The United Nations Convention was adopted in 2003 and became effective in December 2005. The Convention’s parties include industrialized, emerging, developing, and least-developed economies. By comparison, the OECD Convention includes only 40 industrialized nations, while the regional conventions only cover countries in their regions.
The scope of the United Nations Convention is particularly ambitious. There are 28 articles covering criminalization and law enforcement, including foreign and domestic corruption, extortion as well as bribery, corruption in the public and private sector, embezzlement, illicit enrichment of public officials, abuse of functions, and trading in influence.
In addition, the United Nations Convention contains important preventive measures designed to strengthen the capability of states to fight corruption, provisions on international cooperation, including mutual legal assistance, extradition and joint investigations, ground-breaking provisions on asset recovery, as well as provisions on technical assistance and information exchanges.

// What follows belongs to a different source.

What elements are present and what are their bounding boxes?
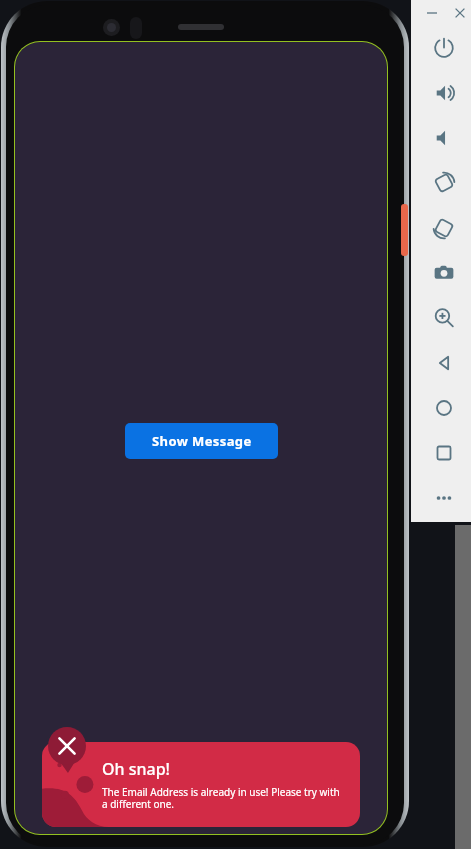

Several examples can be used to illustrate the provisions of the United Nations Convention which are of particular relevance to multinational enterprises:
The United Nations Convention’s broad scope and worldwide participation provide unique potential for global progress against corruption. However, these same factors present difficulties and complexities in their implementation that will take time to overcome. The parties are at different levels of political, legal and economic development. The provisions of the Convention are not self-executing and require governments to pass new legislation, to build and strengthen organizations and provide them with adequate funding and staffing. Some of the United Nations Convention’s provisions are mandatory (“Governments shall adopt laws”), others are discretionary (“Governments shall consider adopting laws”). Some are spelled out in great detail: the article on mutual legal assistance includes 30 sections; others are expressed only in broad generalities.
The rate at which the implementation of the United Nations Convention will progress will be uneven. That almost all the parties which have signed the Convention have also ratified it is a positive sign and means that governments recognize the need for comprehensive international action in the fight against corruption.
There is widespread recognition of two fundamental points: (a) globalization of economic life will continue to expand, and (b) corruption operates on a global scale and is continuing to grow. Therefore, there is a compelling need for the United Nations Convention to evolve into effective action programmes.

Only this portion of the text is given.